IMPERIAL BEACH, CA – On the heels of announcing its Genesis luxury brand in December, Hyundai announced executives plucked from the upper echelons of the auto industry to staff it.
But as Hyundai’s South Korean management is known for being strong-willed, many in the industry are wondering if the new executives, including former Lamborghini brand and design boss Manfred Fitzgerald, will have the decision-making leverage they need to turn Genesis into a true competitor to luxury leaders BMW, Mercedes and Lexus.
Someone who has experience going toe-to-toe with said management hopes the new hires will have free rein.
“What I think is most telling is we’ve gone outside (the company), and given people completely outside of Hyundai (decision-making power),” Dave Zuchowski, CEO-Hyundai Motor America, tells WardsAuto here in an interview. “Obviously it’ll create problems if they’re not given the autonomy they need, because they’re very strong-willed on their own.”
Zuchowski got to know Fitzgerald, the new Genesis brand leader, after the recent North American International Auto Show in Detroit, where the Genesis staff was introduced in conjunction with the debut of the G90 luxury sedan.
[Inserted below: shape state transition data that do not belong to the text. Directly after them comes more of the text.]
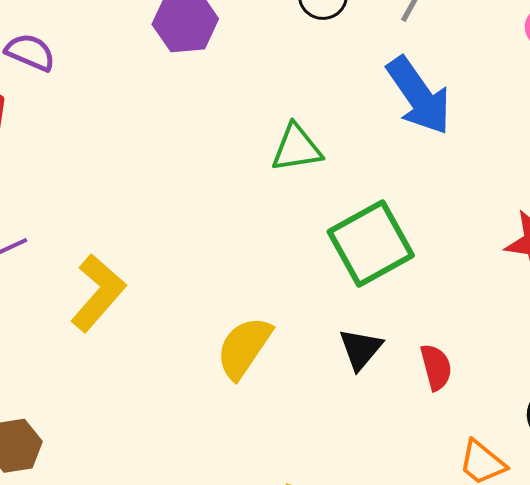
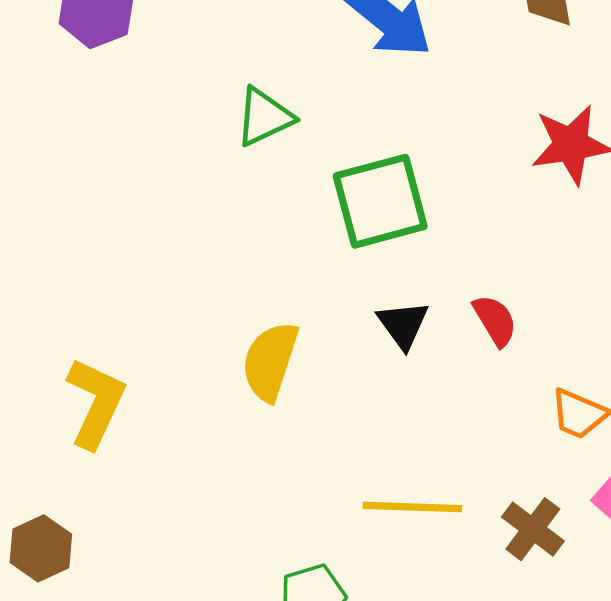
green square: (371, 243) -> (380, 201), turned 30
yellow L-shape: (98, 293) -> (96, 403), moved

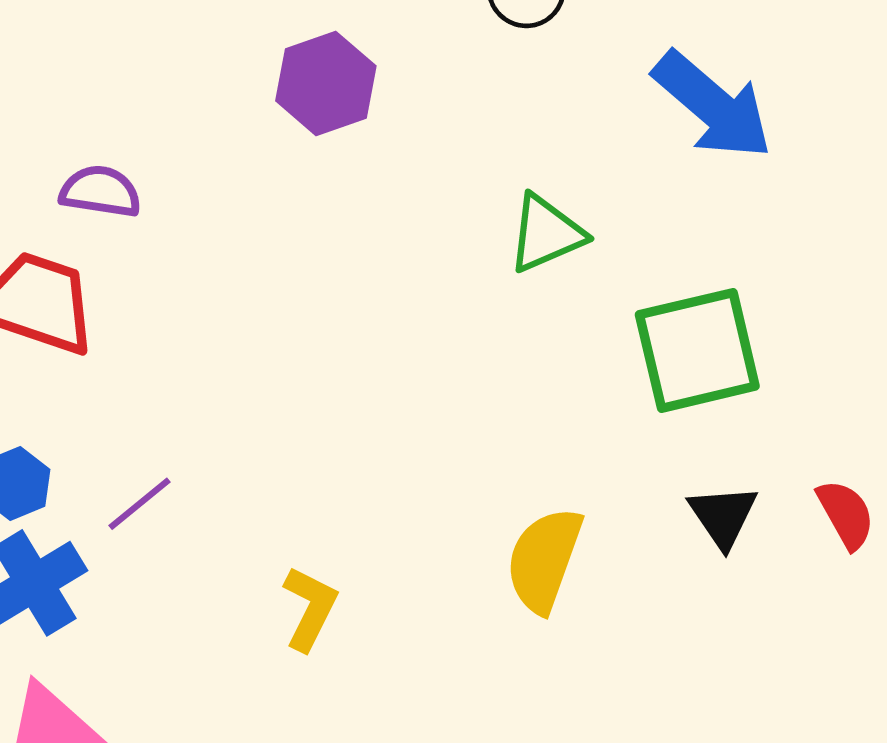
yellow L-shape: (96, 403) -> (310, 608), size x0.7

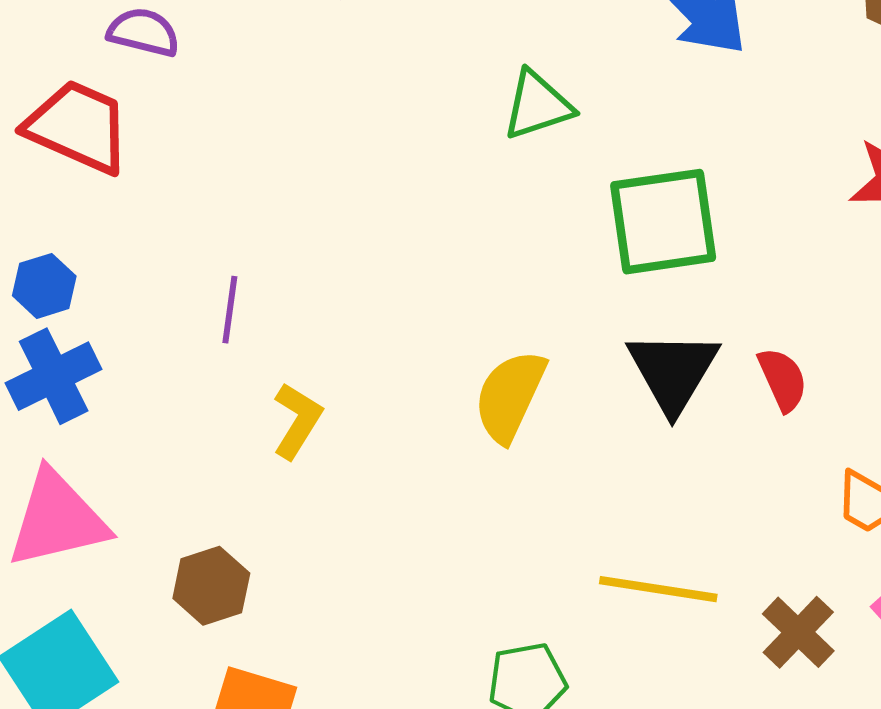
purple line: (140, 504) -> (230, 310), moved, turned -48
black triangle: (723, 516) -> (673, 371), size x1.5

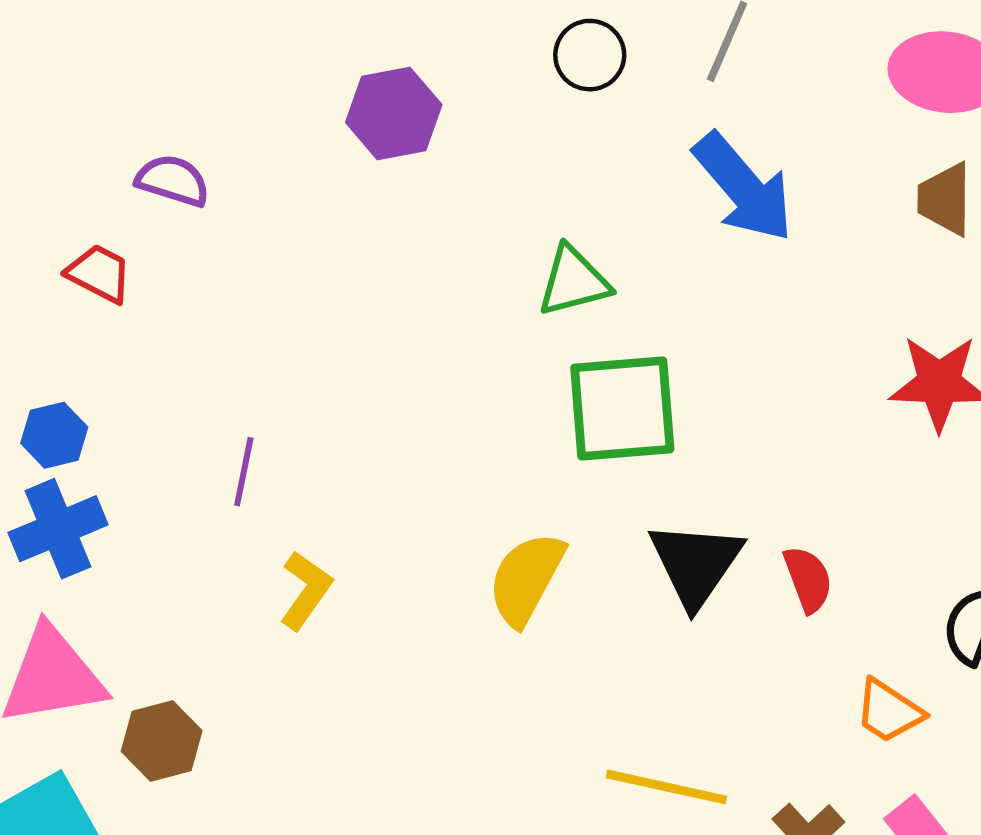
red trapezoid: (78, 127) -> (99, 274), size x0.6
green square: (663, 222) -> (622, 409), moved
brown hexagon: (211, 586) -> (162, 741), moved

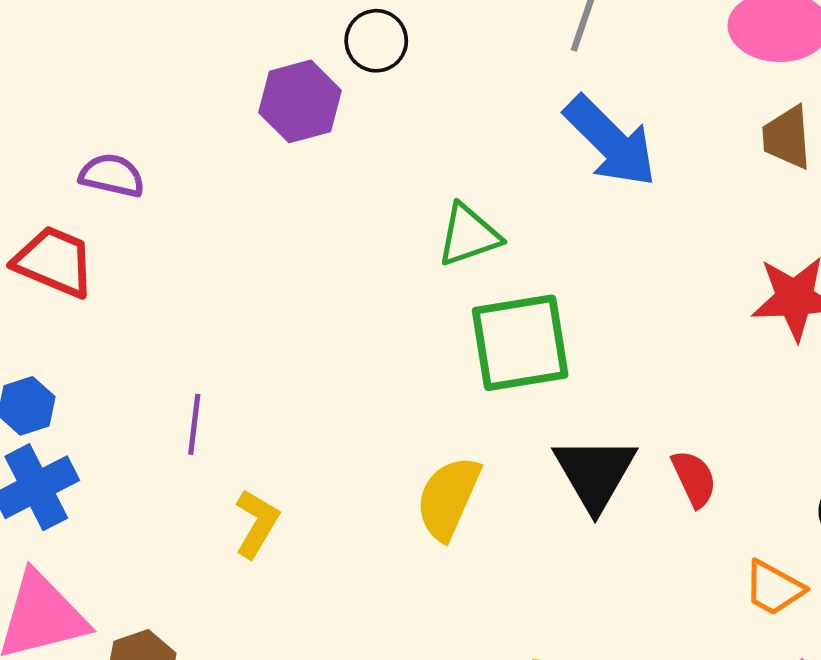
black circle: (590, 55) -> (376, 41), moved
red trapezoid: (99, 274) -> (54, 262), size x1.4

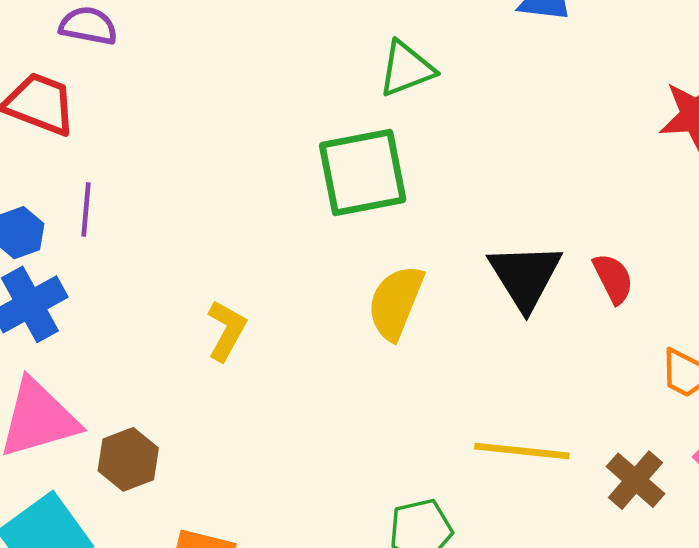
green square: (520, 343) -> (363, 173), moved
purple line: (194, 424) -> (86, 210), moved

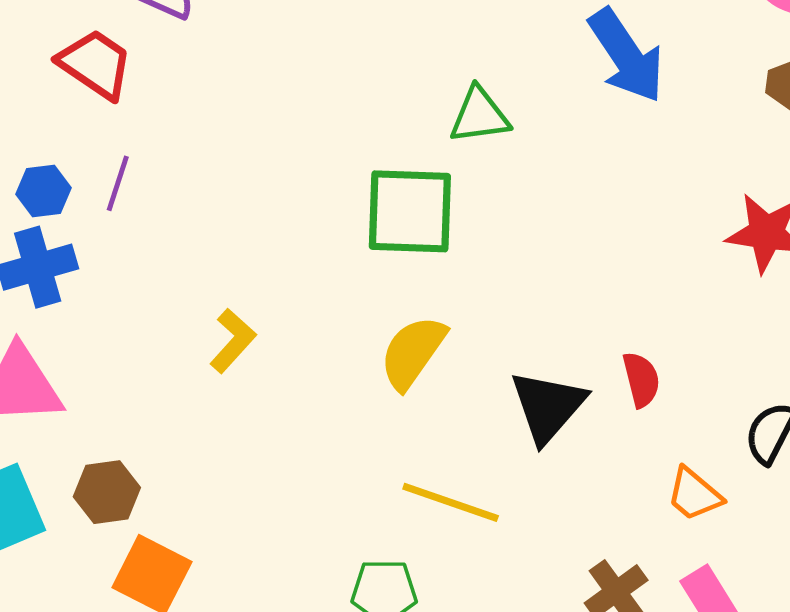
black triangle: (525, 276) -> (548, 406), moved
yellow line: (522, 451) -> (451, 502), moved
brown hexagon: (128, 459) -> (107, 492), moved

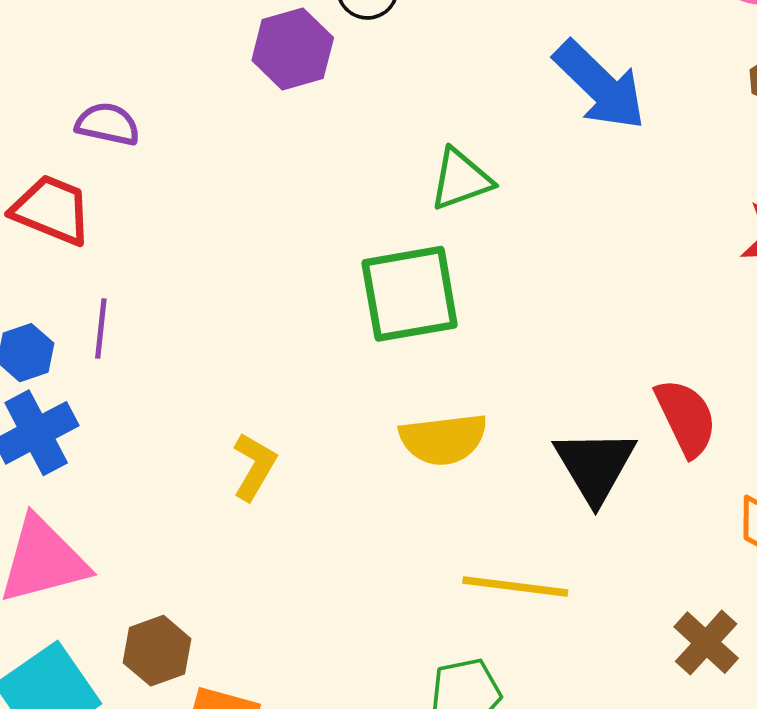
yellow semicircle: (413, 352) -> (443, 439), turned -120
red semicircle: (641, 380) -> (686, 418), size x1.4

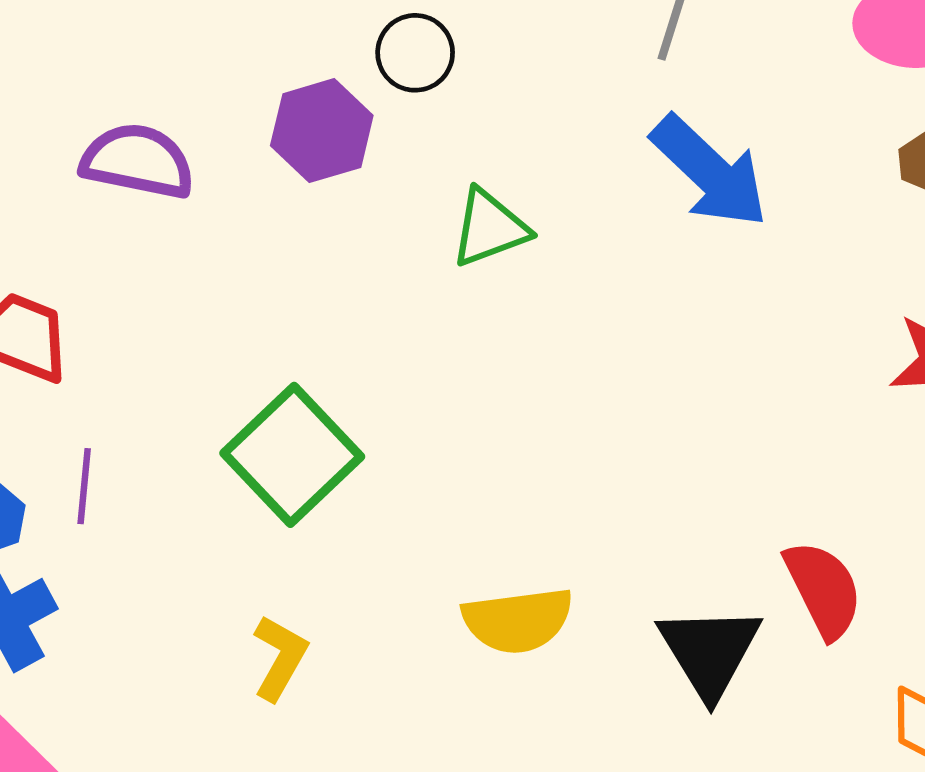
purple semicircle: (108, 124) -> (138, 161), moved, size x1.4
green triangle: (461, 179) -> (490, 228), moved
green square: (410, 294) -> (292, 455), moved, turned -33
"I talked to him (and said), 'Stick by your guns (even though) you’re going to get resistance,’” he says.
HMA is in its own negotiations with Hyundai senior management to get a production version of its Santa Cruz compact pickup, a vehicle it has fostered since the January 2015 debut of the concept, on the market.
Besides Fitzgerald, who became the Genesis brand leader in January, Hyundai also has hired Luc Donckerwolke from Volkswagen’s Bentley to oversee the Prestige Design Div., which includes the Genesis models.
A year ago Hyundai hired Alfred Biermann, former chief engineer of BMW’s M performance models, as executive vice president in charge of Hyundai performance cars.
“I think you’ll see the effects of his influence fairly quickly on our products,” Zuchowski says of Biermann, who is trying to improve the ride and handling of current Hyundais while also being involved with suspension engineering of Genesis models.
Meanwhile, Zuchowski says Fitzgerald is a proponent of alternative propulsion systems for the Genesis brand.
Many of Genesis’ German luxury competitors are pursuing alternative powertrains, such as plug-in hybrids and fuel-cell vehicles, to keep their performance credentials while at the same time meeting more stringent U.S. and European fuel-economy and emissions standards.
Hyundai thus far has announced only V-6 and V-8 engines for Genesis, while noting all Genesis powertrains will be unique and not shared with Hyundai nameplates.
Under the Hyundai brand, a PHEV version of the Sonata midsize sedan is offered in the U.S., while the all-new Ioniq car due this year eventually will have hybrid, PHEV and all-electric derivatives.
Genesis won’t be taking every page out of the Germans’ powertrain playbook, though, with Zuchowski saying diesels, available in most Audis, BMWs and Mercedes-Benzes, are not in the plans.
However, Hyundai is hopeful a diesel engine could appear in the Santa Cruz should it get green-lighted for production.
Hyundai is planning six models for the new Genesis brand, with the first, the Hyundai Equus replacement G90, going on sale this summer in the U.S. A refreshed Hyundai Genesis sedan, now known as the Genesis G80, also is due this summer.
Next year a BMW 3-Series-fighter midsize sedan is expected, while Genesis also plans CUVs to rival the BMW X3 and X5.
Lastly, a sporty 2-door, expected to replace the current Hyundai Genesis coupe, is on the drawing board.